募金活動を見かけることがある。最近は、早朝の駅によくいる。
募金箱をもった子どもたちが、列をなして待ちかまえている。サラリーマンが通りかかると元気な声で「おねがいしまーす!」と叫んでくる。中には、絶叫を張り上げる子もいる。

「おねがいしまーす!」

私は、アレが苦手だ。……むしろ、こわい。

「募金活動=偽善」とは考えていない
NGO、NPO、ボランティアによる市民活動は必要だし、参加している友人もいる。彼は立派な人物だし、その台所事情を知れば、募金や寄付の意義もうなずける。

だが、子どもを使うのは卑怯じゃないか?
あの子たちは、活動の主旨を理解していまい。ただ「イイコト」と教えられてやっているだけだ。それじゃ、娘に売春させる親と変わらないのではないか?

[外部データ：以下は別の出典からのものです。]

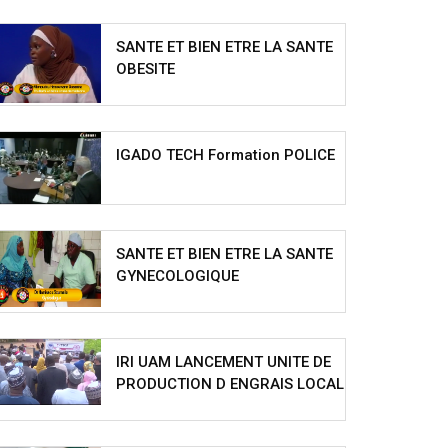
SANTE ET BIEN ETRE LA SANTE
OBESITE
IGADO TECH Formation POLICE
SANTE ET BIEN ETRE LA SANTE
GYNECOLOGIQUE
IRI UAM LANCEMENT UNITE DE
PRODUCTION D ENGRAIS LOCAL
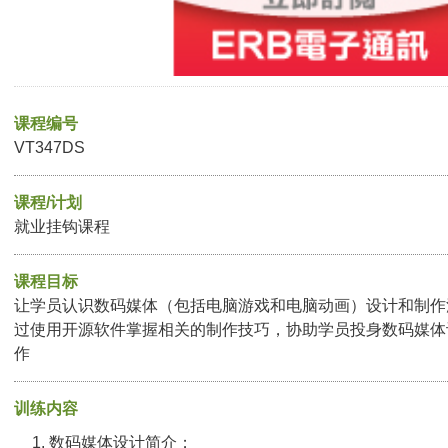
课程编号
VT347DS
课程/计划
就业挂钩课程
课程目标
让学员认识数码媒体（包括电脑游戏和电脑动画）设计和制作
过使用开源软件掌握相关的制作技巧，协助学员投身数码媒体
作
训练内容
数码媒体设计简介；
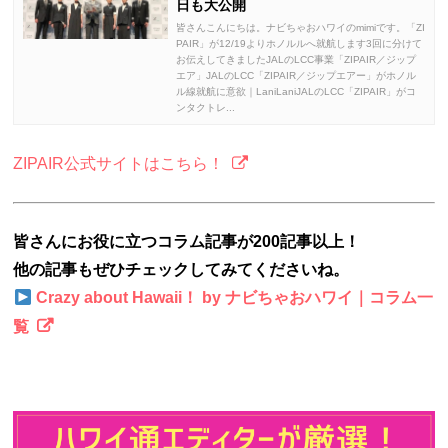
日も大公開
皆さんこんにちは。ナビちゃおハワイのmimiです。「ZI
PAIR」が12/19よりホノルルへ就航します3回に分けて
お伝えしてきましたJALのLCC事業「ZIPAIR／ジップ
エア」JALのLCC「ZIPAIR／ジップエアー」がホノル
ル線就航に意欲｜LaniLaniJALのLCC「ZIPAIR」がコ
ンタクトレ...
ZIPAIR公式サイトはこちら！
皆さんにお役に立つコラム記事が200記事以上！
他の記事もぜひチェックしてみてくださいね。
Crazy about Hawaii！ by ナビちゃおハワイ｜コラム一
覧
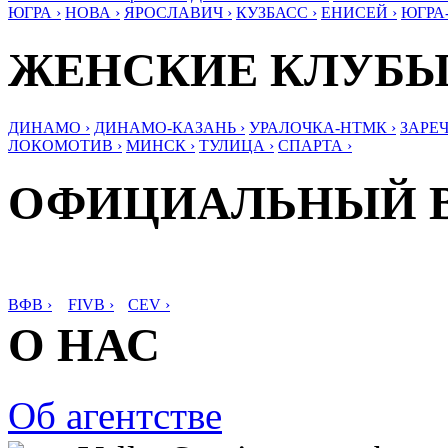
ЮГРА ›
НОВА ›
ЯРОСЛАВИЧ ›
КУЗБАСС ›
ЕНИСЕЙ ›
ЮГРА
ЖЕНСКИЕ КЛУБ
ДИНАМО ›
ДИНАМО-КАЗАНЬ ›
УРАЛОЧКА-НТМК ›
ЗАРЕЧ
ЛОКОМОТИВ ›
МИНСК ›
ТУЛИЦА ›
СПАРТА ›
ОФИЦИАЛЬНЫЙ 
ВФВ ›
FIVB ›
CEV ›
О НАС
Об агентстве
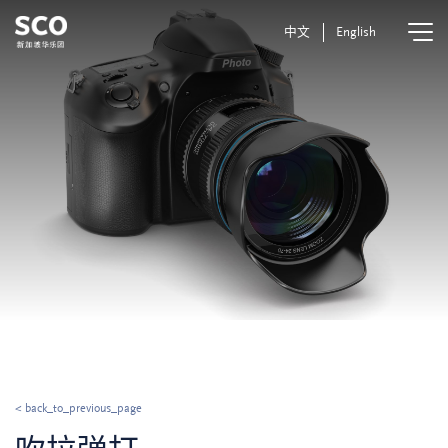
中文
English
< back_to_previous_page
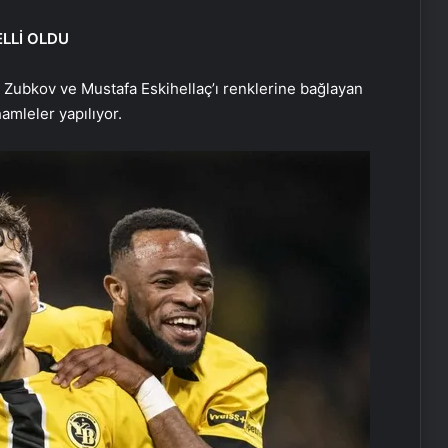
LLİ OLDU
 Zubkov ve Mustafa Eskihellaç’ı renklerine bağlayan
amleler yapılıyor.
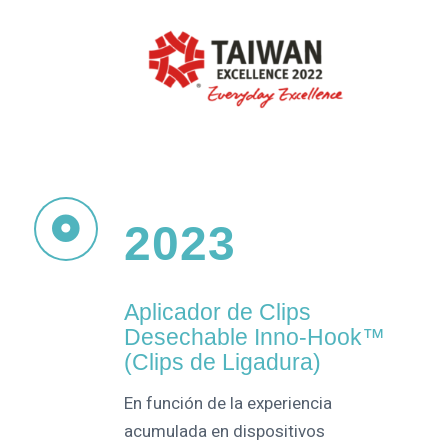
2023
Aplicador de Clips
Desechable Inno-Hook™
(Clips de Ligadura)
En función de la experiencia
acumulada en dispositivos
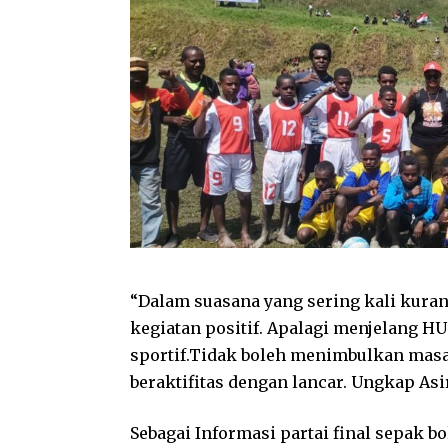
“Dalam suasana yang sering kali kuran
kegiatan positif. Apalagi menjelang HU
sportif.Tidak boleh menimbulkan masal
beraktifitas dengan lancar. Ungkap As
Sebagai Informasi partai final sepak 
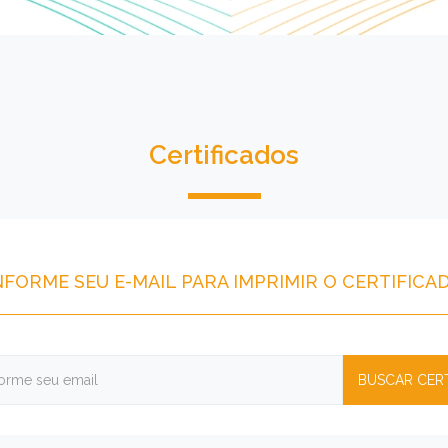
Certificados
NFORME SEU E-MAIL PARA IMPRIMIR O CERTIFICA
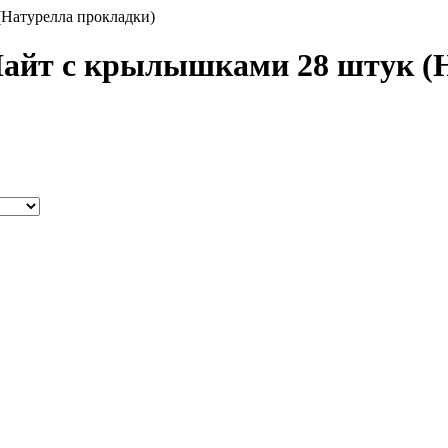
(Натурелла прокладки)
Найт с крылышками 28 штук (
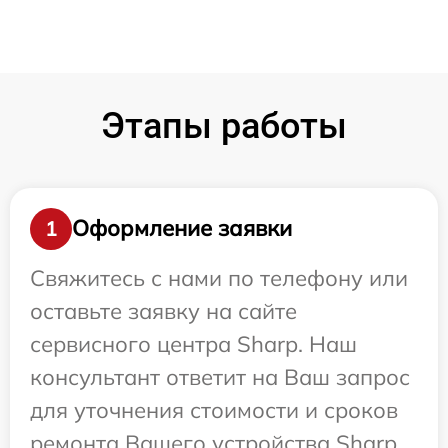
Этапы работы
Оформление заявки
1
Свяжитесь с нами по телефону или
оставьте заявку на сайте
сервисного центра Sharp. Наш
консультант ответит на Ваш запрос
для уточнения стоимости и сроков
ремонта Вашего устройства Sharp.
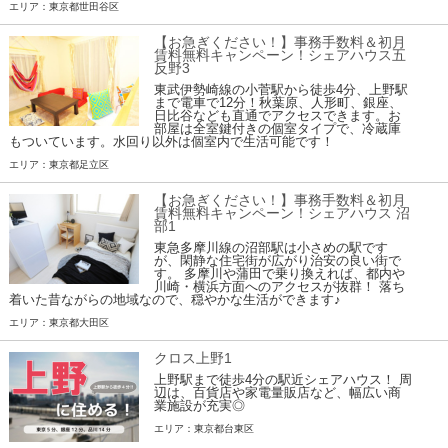
エリア：東京都世田谷区
【お急ぎください！】事務手数料＆初月
賃料無料キャンペーン！シェアハウス五
反野3
東武伊勢崎線の小菅駅から徒歩4分、上野駅
まで電車で12分！秋葉原、人形町、銀座、
日比谷なども直通でアクセスできます。お
部屋は全室鍵付きの個室タイプで、冷蔵庫
もついています。水回り以外は個室内で生活可能です！
エリア：東京都足立区
【お急ぎください！】事務手数料＆初月
賃料無料キャンペーン！シェアハウス 沼
部1
東急多摩川線の沼部駅は小さめの駅です
が、閑静な住宅街が広がり治安の良い街で
す。 多摩川や蒲田で乗り換えれば、都内や
川崎・横浜方面へのアクセスが抜群！ 落ち
着いた昔ながらの地域なので、穏やかな生活ができます♪
エリア：東京都大田区
クロス上野1
上野駅まで徒歩4分の駅近シェアハウス！ 周
辺は、百貨店や家電量販店など、幅広い商
業施設が充実◎
エリア：東京都台東区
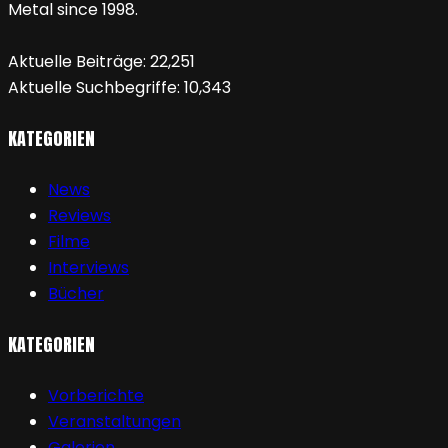
Metal since 1998.
Aktuelle Beiträge:
22,251
Aktuelle Suchbegriffe:
10,343
KATEGORIEN
News
Reviews
Filme
Interviews
Bücher
KATEGORIEN
Vorberichte
Veranstaltungen
Galerien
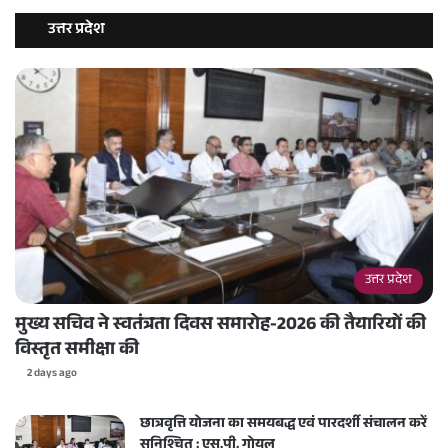
उत्तर प्रदेश
उत्तर प्रदेश
मुख्य सचिव ने स्वतंत्रता दिवस समारोह-2026 की तैयारियों की
विस्तृत समीक्षा की
2 days ago
छात्रवृत्ति योजना का समयबद्ध एवं पारदर्शी संचालन करें
सुनिश्चित : एस.पी. गोयल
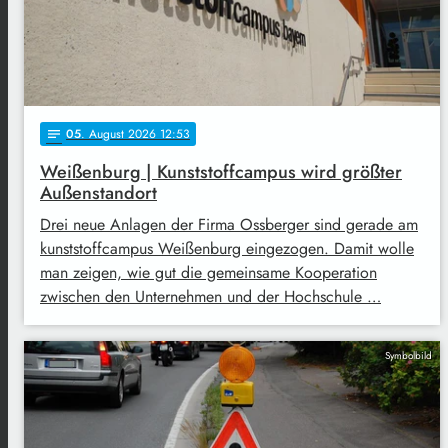
05
. August 2026 12:53
notes
Weißenburg | Kunststoffcampus wird größter
Außenstandort
Drei neue Anlagen der Firma Ossberger sind gerade am
kunststoffcampus Weißenburg eingezogen. Damit wolle
man zeigen, wie gut die gemeinsame Kooperation
zwischen den Unternehmen und der Hochschule …
Symbolbild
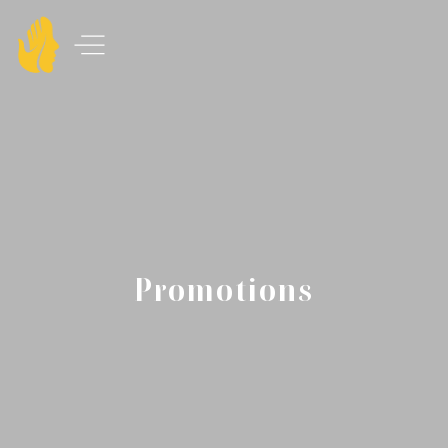
Promotions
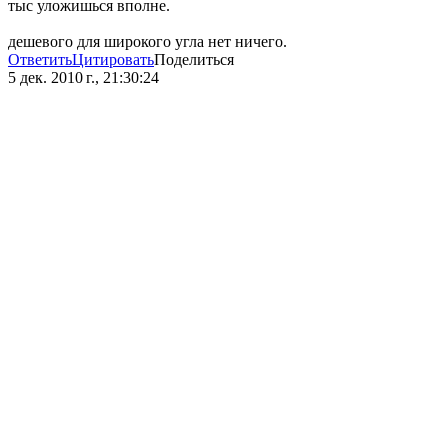
тыс уложишься вполне.
дешевого для широкого угла нет ничего.
Ответить
Цитировать
Поделиться
5 дек. 2010 г., 21:30:24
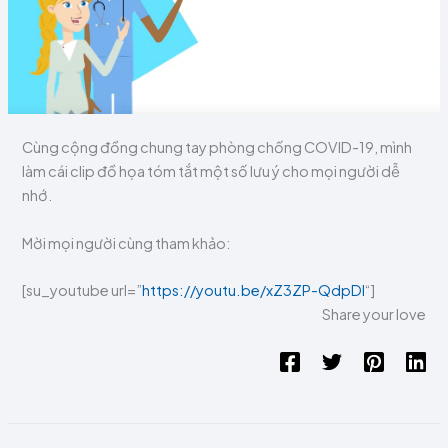
Cùng cộng đồng chung tay phòng chống COVID-19, mình
làm cái clip đồ họa tóm tắt một số lưu ý cho mọi người dễ
nhớ.
Mời mọi người cùng tham khảo:
[su_youtube url=”
https://youtu.be/xZ3ZP-QdpDI
“]
Share your love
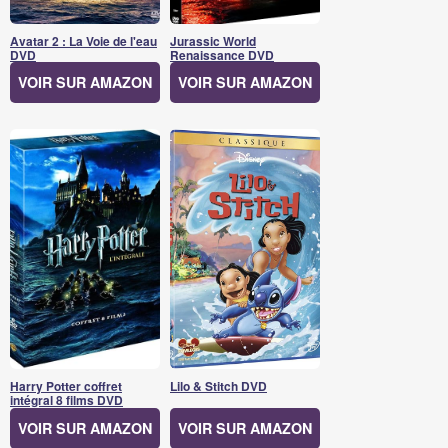
Avatar 2 : La Voie de l'eau
Jurassic World
DVD
Renaissance DVD
VOIR SUR AMAZON
VOIR SUR AMAZON
Harry Potter coffret
Lilo & Stitch DVD
intégral 8 films DVD
VOIR SUR AMAZON
VOIR SUR AMAZON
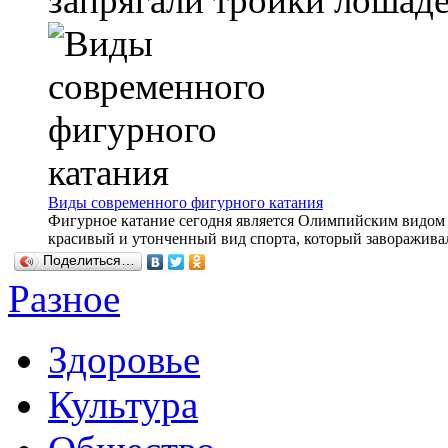
запрягали тройки лошадей
Виды современного фигурного катания
Фигурное катание сегодня является Олимпийским видом с
красивый и утонченный вид спорта, который завораживал 
Поделиться…
Разное
Здоровье
Культура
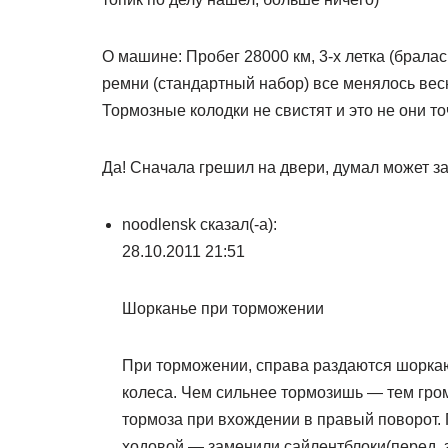
О машине: Пробег 28000 км, 3-х летка (бралась
ремни (стандартный набор) все менялось вес
Тормозные колодки не свистят и это не они то
Да! Сначала грешил на двери, думал может за
noodlensk сказал(-а):
28.10.2011 21:51
Шорканье при торможении
При торможении, справа раздаются шоркаю
колеса. Чем сильнее тормозишь — тем громч
тормоза при вхождении в правый поворот. 
ходовой — заменили сайлентблоки(перед, з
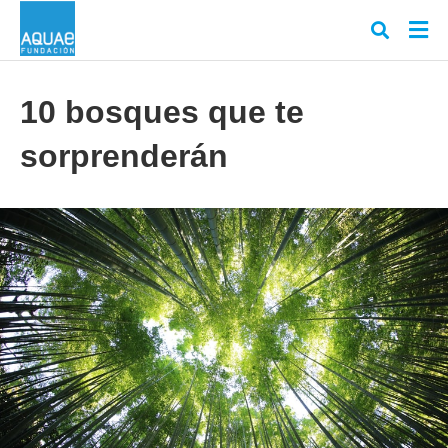
10 bosques que te
sorprenderán
Escr
tu
cons
y
puls
en
INT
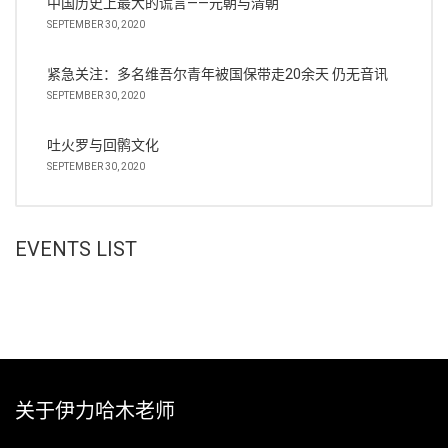
中国历史上最大的谎言——元朝与清朝
SEPTEMBER 30, 2020
紧急关注：多名维吾尔青年被国保带走20余天 仍无音讯
SEPTEMBER 30, 2020
吐火罗与回鹘文化
SEPTEMBER 30, 2020
EVENTS LIST
关于伊力哈木老师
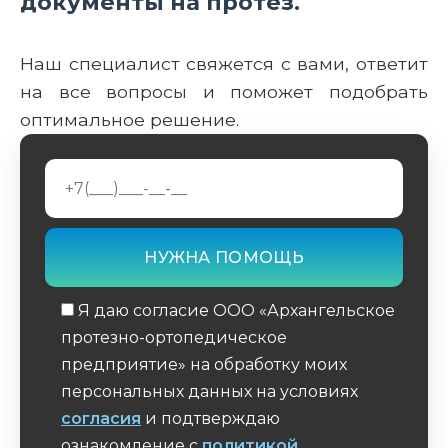
документы на протез.
Наш специалист свяжется с вами, ответит
на все вопросы и поможет подобрать
оптимальное решение.
Я даю согласие ООО «Архангельское
протезно-ортопедическое
предприятие» на обработку моих
персональных данных на условиях
согласия
и подтверждаю
ознакомление с
политикой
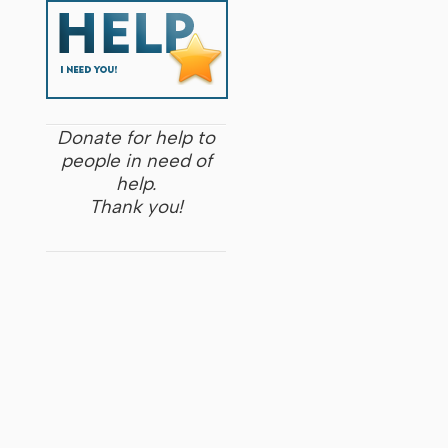
Donate for help to
people in need of
help.
Thank you!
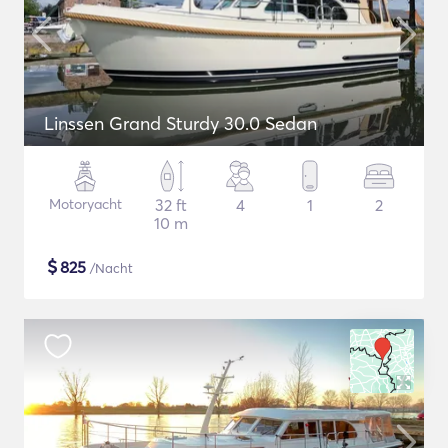
Linssen Grand Sturdy 30.0 Sedan
Motoryacht
32 ft
4
1
2
10 m
$
825
/Nacht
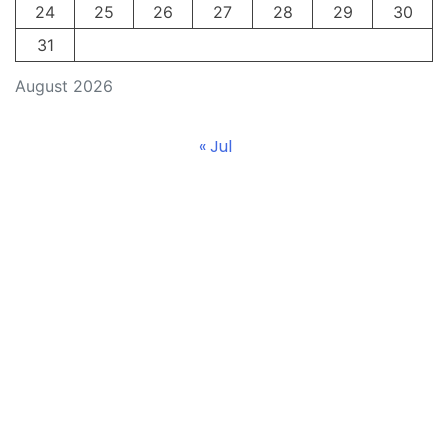
24
25
26
27
28
29
30
31
August 2026
« Jul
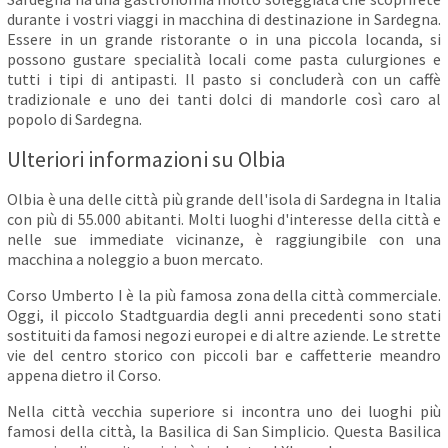
durante i vostri viaggi in macchina di destinazione in Sardegna.
Essere in un grande ristorante o in una piccola locanda, si
possono gustare specialità locali come pasta culurgiones e
tutti i tipi di antipasti. Il pasto si concluderà con un caffè
tradizionale e uno dei tanti dolci di mandorle così caro al
popolo di Sardegna.
Ulteriori informazioni su Olbia
Olbia è una delle città più grande dell'isola di Sardegna in Italia
con più di 55.000 abitanti. Molti luoghi d'interesse della città e
nelle sue immediate vicinanze, è raggiungibile con una
macchina a noleggio a buon mercato.
Corso Umberto I è la più famosa zona della città commerciale.
Oggi, il piccolo Stadtguardia degli anni precedenti sono stati
sostituiti da famosi negozi europei e di altre aziende. Le strette
vie del centro storico con piccoli bar e caffetterie meandro
appena dietro il Corso.
Nella città vecchia superiore si incontra uno dei luoghi più
famosi della città, la Basilica di San Simplicio. Questa Basilica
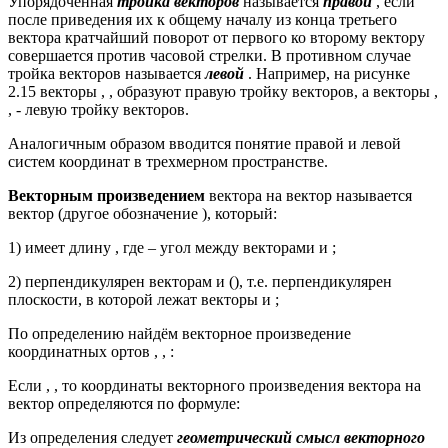
Упорядоченная
тройка векторов
называется
правой
, если
после приведения их к общему началу из конца третьего
вектора кратчайший поворот от первого ко второму вектору
совершается против часовой стрелки. В противном случае
тройка векторов называется
левой
. Например, на рисунке
2.15 векторы , , образуют правую тройку векторов, а векторы ,
, - левую тройку векторов.
Аналогичным образом вводится понятие правой и левой
систем координат в трехмерном пространстве.
Векторным произведением
вектора на вектор называется
вектор (другое обозначение ), который:
1) имеет длину , где – угол между векторами и ;
2) перпендикулярен векторам и (), т.е. перпендикулярен
плоскости, в которой лежат векторы и ;
По определению найдём векторное произведение
координатных ортов , , :
Если , , то координаты векторного произведения вектора на
вектор определяются по формуле:
Из определения следует
геометрический смысл векторного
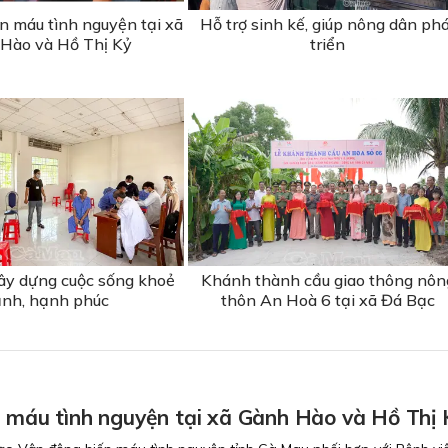
n máu tình nguyện tại xã
Hỗ trợ sinh kế, giúp nông dân ph
Hào và Hồ Thị Kỷ
triển
ây dựng cuộc sống khoẻ
Khánh thành cầu giao thông nôn
nh, hạnh phúc
thôn An Hoà 6 tại xã Đá Bạc
n máu tình nguyện tại xã Gành Hào và Hồ Thị 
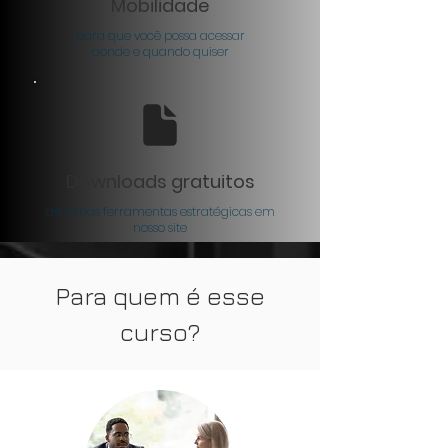
Mobilidade
para que você possa acessar
aonde e quando quiser
Downloads gratuitos
de várias ferramentas estratégicas em
nosso site
Para quem é esse
curso?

「子どもを使った方が募金を集めやすい」という打算もあるだろう。それが悪いとは言わない。非営利団体であっても、効率的な手段を選ぶべきだ。娘を脱がせた方がうまくいくなら、脱がせばいい。
ただし、理解と同意は必須だろう。ボランティア(無償の奉仕)なら、なおのことだ。「イイコト」のためなら、手段が正当化されるわけではない。

……では、同意とはなんだ?
子どもから同意をとるなんて、チョロイもんだ。
そもそも「主旨を理解しなければ、活動に参加できない/させられない」と考える方が少数派だ。それに、ほんとうの意味で主旨を理解する/させることはできない。
それが必須条件なら、どんな活動も成立しない。

市民活動には、さまざまな矛盾と打算がある。
街頭に立つ子どもたちは、その象徴に見える。

ポスターもそうだ。貧しい子どもの写真を突きつけられて、「ほっとくんですか?」と問われれば、財布のひももゆるむ。だが、どうにも苦いものを感じずにはいられない

このキモチは、うまく説明できない。
市民活動そのものには反対していないので、どうにも整理できぬ。